Ces entreprises qui misent sur leur passé



NUMÉRISATION La société française Arkhênum numérise et valorise depuis quelques années le patrimoine des sociétés. Elle a étendu son offre à la Suisse cette année. L’occasion de constater que l’histoire peut être un moyen pour les entreprises de se distinguer

 

«Pictet, depuis 1805». «Guerlain, plus de 190 ans de création». «Patek Philippe, Maître Horloger depuis 1839» . Sur un marché globalisé où la concurrence fait rage, les entreprises sont nombreuses à mettre en avant leur longévité.

Toujours plus nombreuses même, si l’on en croit la société française de numérisation et valorisation du patrimoine Arkhênum.
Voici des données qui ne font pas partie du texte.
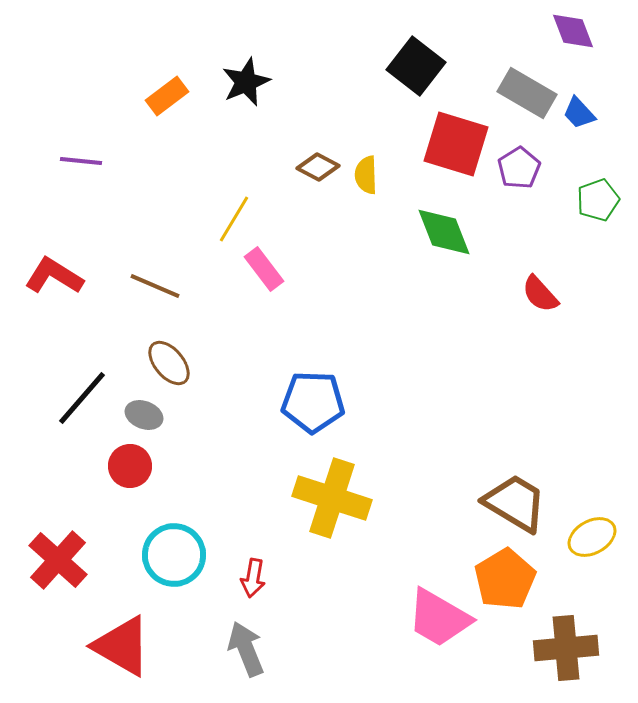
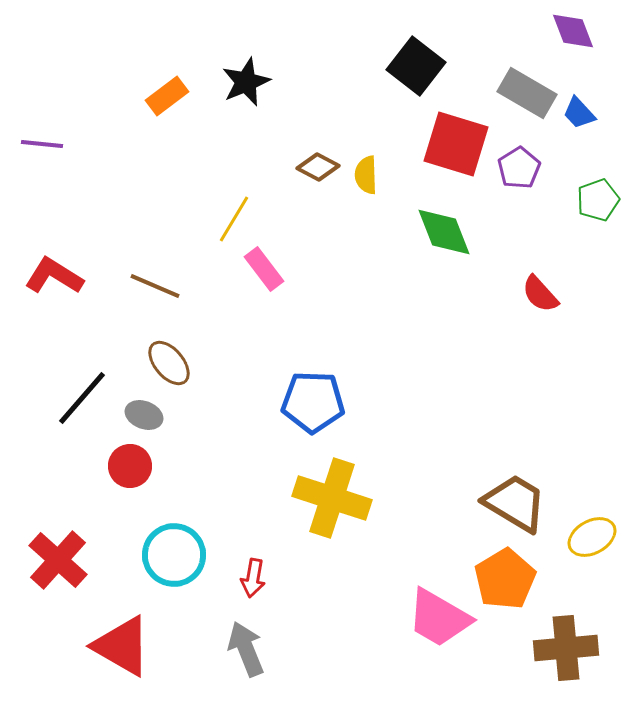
purple line: moved 39 px left, 17 px up
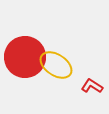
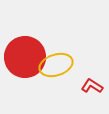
yellow ellipse: rotated 52 degrees counterclockwise
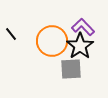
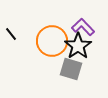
black star: moved 2 px left
gray square: rotated 20 degrees clockwise
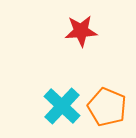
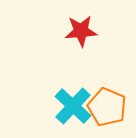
cyan cross: moved 11 px right
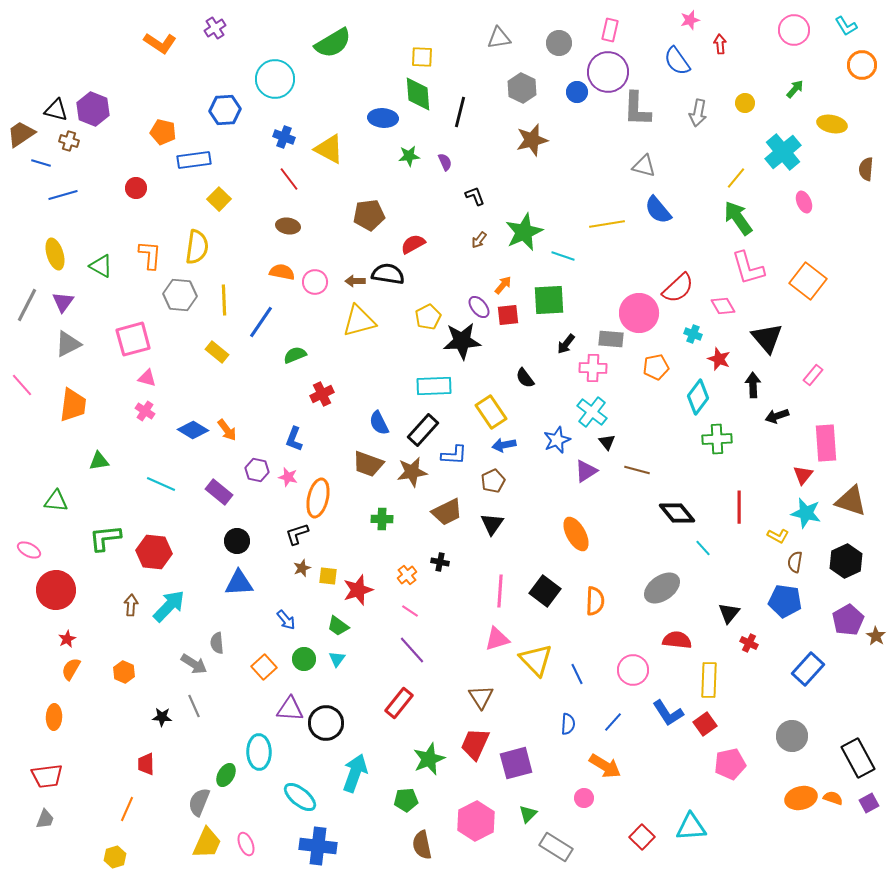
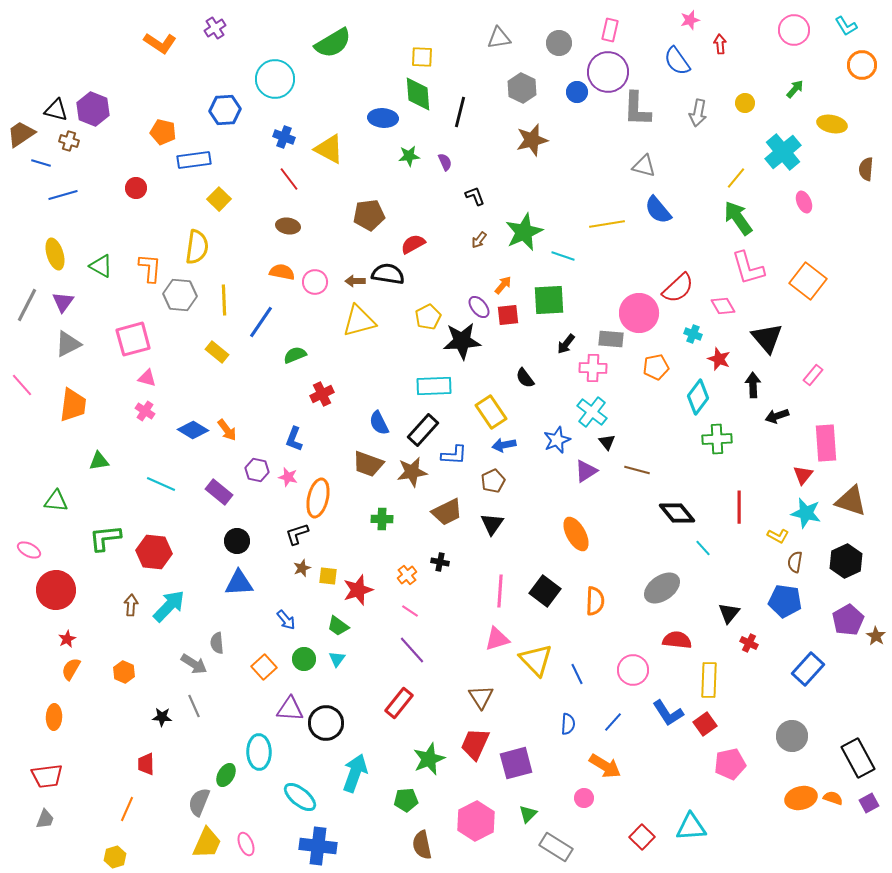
orange L-shape at (150, 255): moved 13 px down
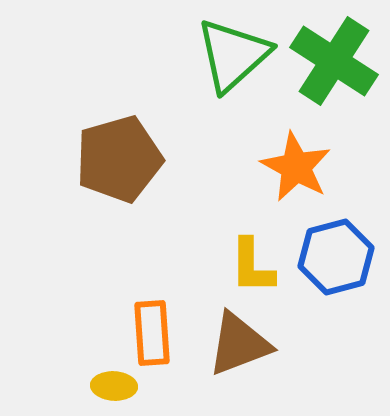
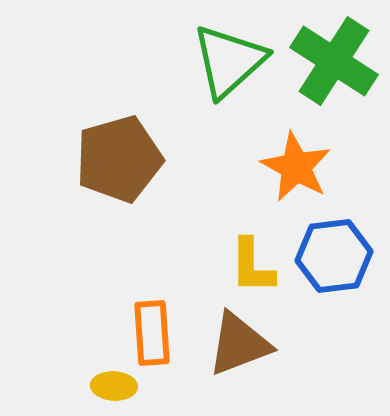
green triangle: moved 4 px left, 6 px down
blue hexagon: moved 2 px left, 1 px up; rotated 8 degrees clockwise
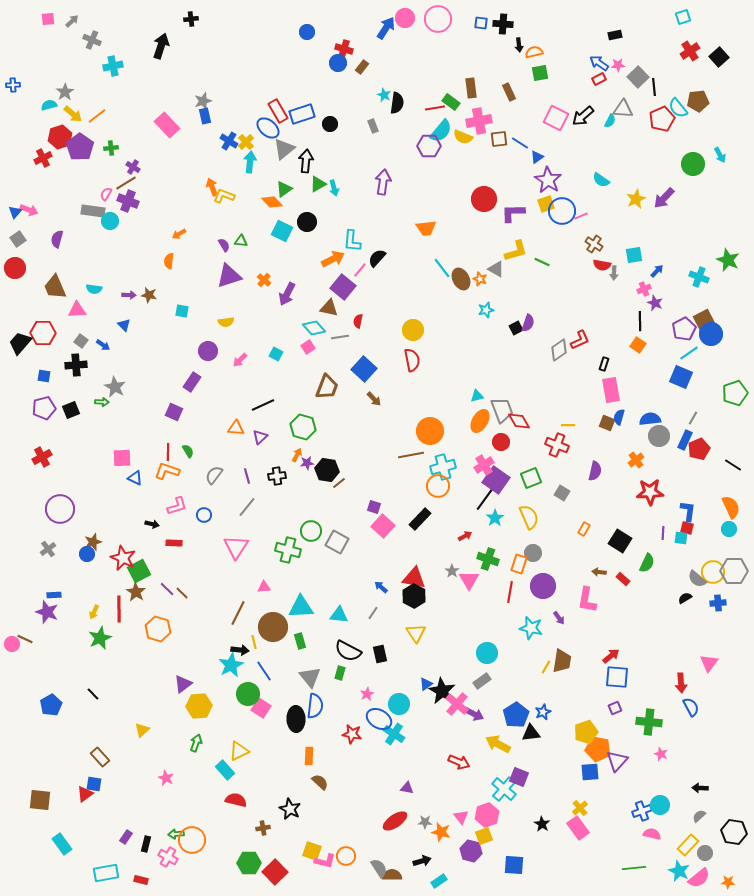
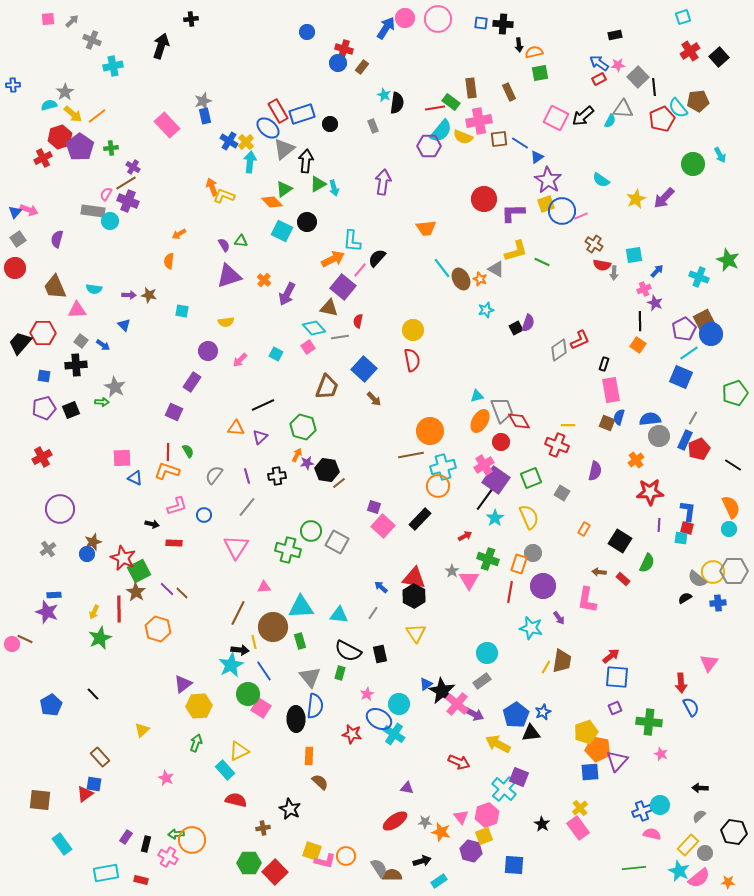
purple line at (663, 533): moved 4 px left, 8 px up
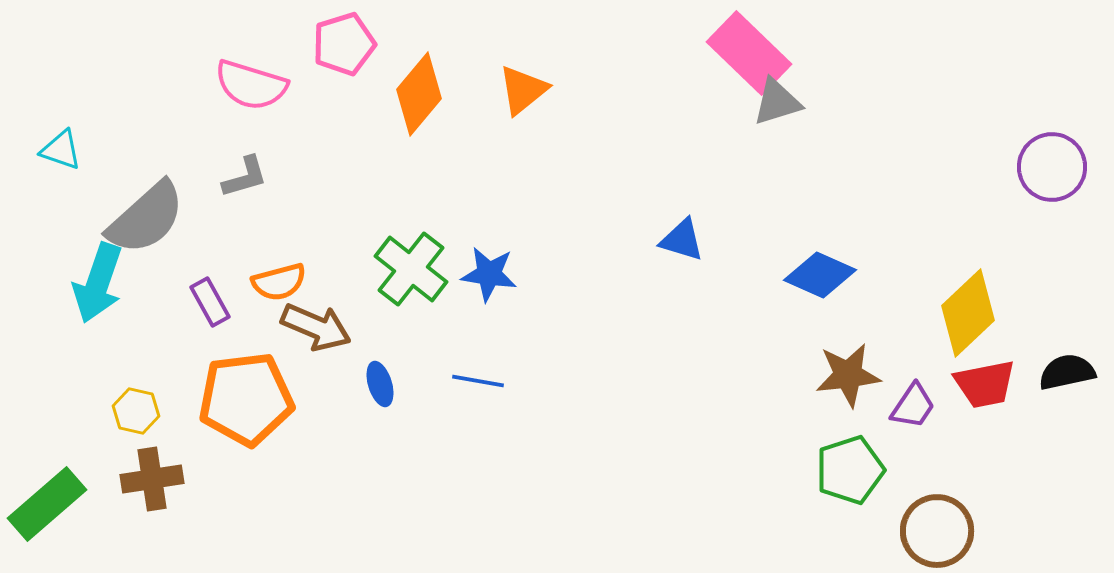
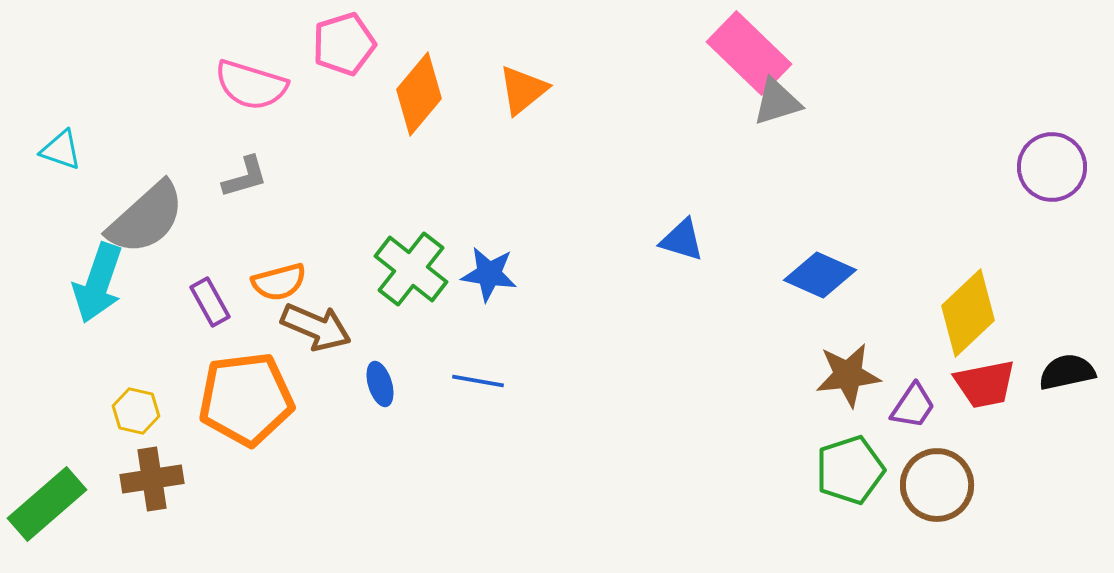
brown circle: moved 46 px up
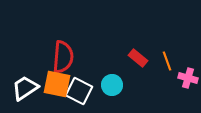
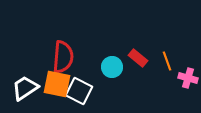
cyan circle: moved 18 px up
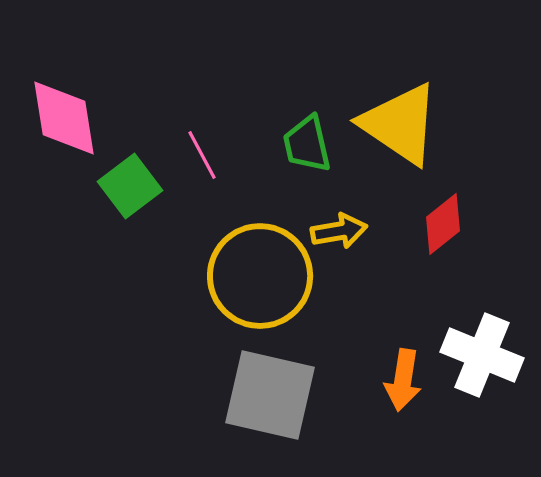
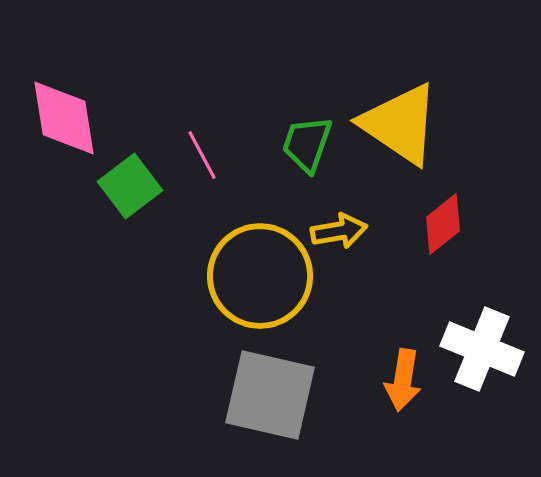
green trapezoid: rotated 32 degrees clockwise
white cross: moved 6 px up
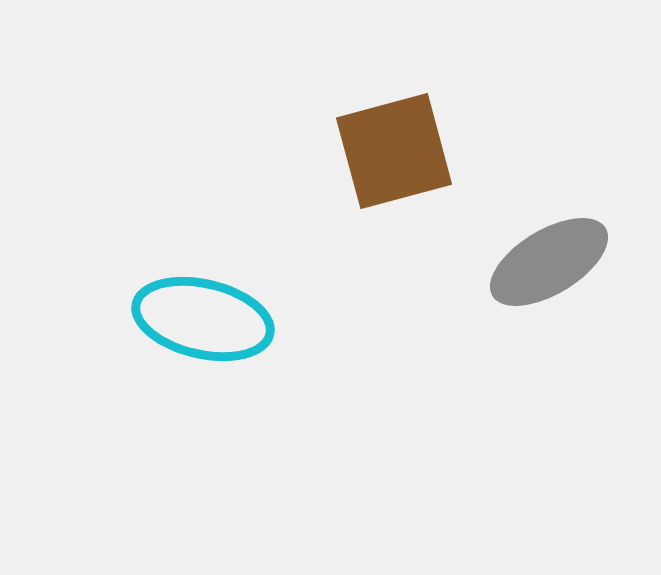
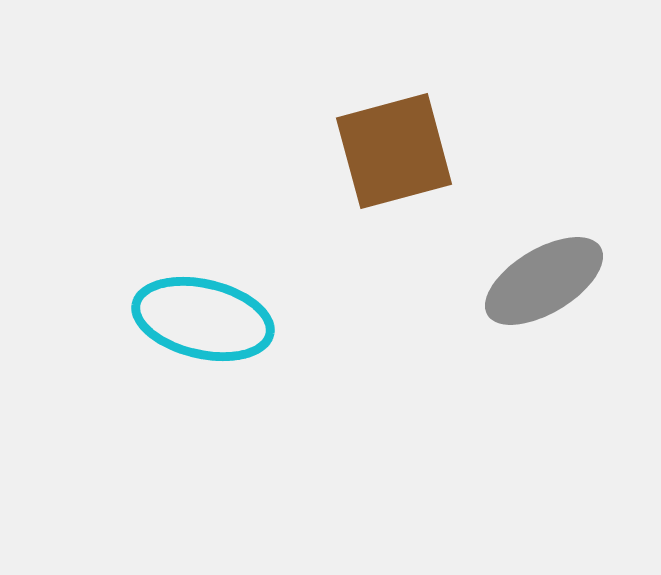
gray ellipse: moved 5 px left, 19 px down
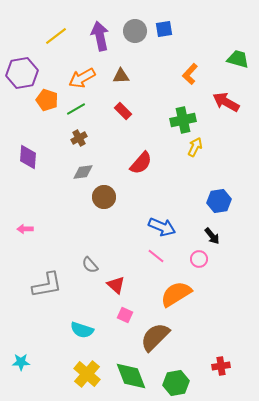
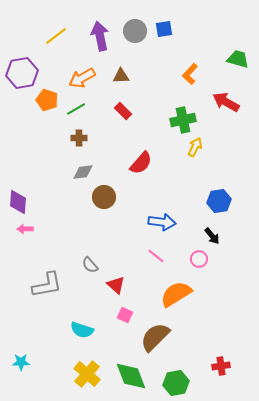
brown cross: rotated 28 degrees clockwise
purple diamond: moved 10 px left, 45 px down
blue arrow: moved 5 px up; rotated 16 degrees counterclockwise
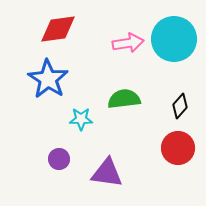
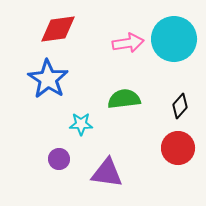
cyan star: moved 5 px down
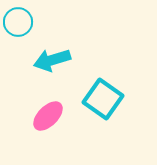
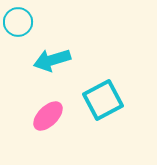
cyan square: moved 1 px down; rotated 27 degrees clockwise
Une étude qu’elle a réalisée avec le Cercle des entreprises familiales centenaires (EFC) lui a permis de constater qu’en France le nombre de marques déposées faisant référence à une ancienneté – «depuis», «fondé», et autres – est passé de 3000 à 7300 entre 2010 et 2017. «Mettre l’accent sur la longévité véhicule forcément une image de qualité et de savoir-faire», décrypte Laurent Onaïnty, directeur général de la société qui compte 70 employés.

«Le passé ne manque pas d’avenir», assure le slogan d’Arkhênum. Cette société bordelaise, fondée il y a vingt ans et rachetée en 2016 par le spécialiste français de la gestion du document AGS Records Management, a décidé il y a cinq ans de se tourner vers le secteur privé, une offre qu’elle a également étendue à la Suisse cette année.

Du public au privé

«A nos débuts, la numérisation intéressait surtout les établissements publics patrimoniaux, raconte Laurent Onaïnty. Mais petit à petit, nous avons compris que des entreprises souhaitaient aussi numériser leur patrimoine. Nous avons donc développé une offre de numérisation mais aussi de valorisation des archives.» Aujourd’hui, environ 40% des mandats d’Arkhênum viennent du privé.

Concrètement, les entreprises commencent souvent par une demande de classement et de numérisation des archives, puis continuent avec une valorisation de ce patrimoine, à travers des sites internet, la réalisation de films patrimoniaux – comme l’entreprise l’a fait pour Renault – ou même d’expositions, physiques ou virtuelles. S’agit-il donc surtout d’un outil de communication?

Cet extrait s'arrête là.